Your goal. Retype the records in full, exactly as they stand.

[Dataset excerpts]

<<<<

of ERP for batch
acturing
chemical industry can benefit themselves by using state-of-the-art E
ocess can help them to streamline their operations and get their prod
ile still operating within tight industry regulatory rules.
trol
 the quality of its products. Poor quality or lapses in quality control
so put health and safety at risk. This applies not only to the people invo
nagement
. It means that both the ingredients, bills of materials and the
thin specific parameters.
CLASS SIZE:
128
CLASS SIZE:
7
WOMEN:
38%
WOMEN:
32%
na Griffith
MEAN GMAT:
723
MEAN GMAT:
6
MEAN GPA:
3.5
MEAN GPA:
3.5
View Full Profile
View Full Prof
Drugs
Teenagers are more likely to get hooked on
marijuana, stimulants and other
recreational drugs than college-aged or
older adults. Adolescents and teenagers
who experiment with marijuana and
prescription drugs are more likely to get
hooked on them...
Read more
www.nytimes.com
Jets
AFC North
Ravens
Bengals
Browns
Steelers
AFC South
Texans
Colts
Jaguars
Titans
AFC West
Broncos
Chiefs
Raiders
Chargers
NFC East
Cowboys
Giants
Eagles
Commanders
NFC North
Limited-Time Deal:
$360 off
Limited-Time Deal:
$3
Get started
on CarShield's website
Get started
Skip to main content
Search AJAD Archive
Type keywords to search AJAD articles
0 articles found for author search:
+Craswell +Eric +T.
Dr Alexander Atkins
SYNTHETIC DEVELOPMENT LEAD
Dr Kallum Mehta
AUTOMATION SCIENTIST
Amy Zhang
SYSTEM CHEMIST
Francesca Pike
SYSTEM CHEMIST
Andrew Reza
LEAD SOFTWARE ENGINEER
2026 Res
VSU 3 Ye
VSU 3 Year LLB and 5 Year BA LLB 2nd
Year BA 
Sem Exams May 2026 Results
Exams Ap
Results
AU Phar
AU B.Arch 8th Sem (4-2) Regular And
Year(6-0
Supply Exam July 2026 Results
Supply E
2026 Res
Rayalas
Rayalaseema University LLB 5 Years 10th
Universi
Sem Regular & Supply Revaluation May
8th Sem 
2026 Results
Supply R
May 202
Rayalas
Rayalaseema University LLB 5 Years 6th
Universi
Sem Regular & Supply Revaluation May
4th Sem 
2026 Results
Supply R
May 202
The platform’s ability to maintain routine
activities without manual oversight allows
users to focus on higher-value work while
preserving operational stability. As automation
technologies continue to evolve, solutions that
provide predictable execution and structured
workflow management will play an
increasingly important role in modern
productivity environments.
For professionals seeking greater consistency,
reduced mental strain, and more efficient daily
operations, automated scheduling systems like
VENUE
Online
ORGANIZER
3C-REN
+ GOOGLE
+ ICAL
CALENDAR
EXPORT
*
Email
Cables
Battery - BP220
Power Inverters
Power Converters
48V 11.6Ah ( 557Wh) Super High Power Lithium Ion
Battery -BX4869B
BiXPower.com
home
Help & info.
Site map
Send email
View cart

>>>>

Task response.
of ERP for batch
acturing
chemical industry can benefit themselves by using state-of-the-art E
ocess can help them to streamline their operations and get their prod
ile still operating within tight industry regulatory rules.
trol
 the quality of its products. Poor quality or lapses in quality control
so put health and safety at risk. This applies not only to the people invo
nagement
. It means that both the ingredients, bills of materials and the
thin specific parameters.
CLASS SIZE:
128
CLASS SIZE:
7
WOMEN:
38%
WOMEN:
32%
na Griffith
MEAN GMAT:
723
MEAN GMAT:
6
MEAN GPA:
3.5
MEAN GPA:
3.5
View Full Profile
View Full Prof
Drugs
Teenagers are more likely to get hooked on
marijuana, stimulants and other
recreational drugs than college-aged or
older adults. Adolescents and teenagers
who experiment with marijuana and
prescription drugs are more likely to get
hooked on them...
Read more
www.nytimes.com
Jets
AFC North
Ravens
Bengals
Browns
Steelers
AFC South
Texans
Colts
Jaguars
Titans
AFC West
Broncos
Chiefs
Raiders
Chargers
NFC East
Cowboys
Giants
Eagles
Commanders
NFC North
Limited-Time Deal:
$360 off
Limited-Time Deal:
$3
Get started
on CarShield's website
Get started
Skip to main content
Search AJAD Archive
Type keywords to search AJAD articles
0 articles found for author search:
+Craswell +Eric +T.
Dr Alexander Atkins
SYNTHETIC DEVELOPMENT LEAD
Dr Kallum Mehta
AUTOMATION SCIENTIST
Amy Zhang
SYSTEM CHEMIST
Francesca Pike
SYSTEM CHEMIST
Andrew Reza
LEAD SOFTWARE ENGINEER
2026 Res
VSU 3 Ye
VSU 3 Year LLB and 5 Year BA LLB 2nd
Year BA 
Sem Exams May 2026 Results
Exams Ap
Results
AU Phar
AU B.Arch 8th Sem (4-2) Regular And
Year(6-0
Supply Exam July 2026 Results
Supply E
2026 Res
Rayalas
Rayalaseema University LLB 5 Years 10th
Universi
Sem Regular & Supply Revaluation May
8th Sem 
2026 Results
Supply R
May 202
Rayalas
Rayalaseema University LLB 5 Years 6th
Universi
Sem Regular & Supply Revaluation May
4th Sem 
2026 Results
Supply R
May 202
The platform’s ability to maintain routine
activities without manual oversight allows
users to focus on higher-value work while
preserving operational stability. As automation
technologies continue to evolve, solutions that
provide predictable execution and structured
workflow management will play an
increasingly important role in modern
productivity environments.
For professionals seeking greater consistency,
reduced mental strain, and more efficient daily
operations, automated scheduling systems like
VENUE
Online
ORGANIZER
3C-REN
+ GOOGLE
+ ICAL
CALENDAR
EXPORT
*
Email
Cables
Battery - BP220
Power Inverters
Power Converters
48V 11.6Ah ( 557Wh) Super High Power Lithium Ion
Battery -BX4869B
BiXPower.com
home
Help & info.
Site map
Send email
View cart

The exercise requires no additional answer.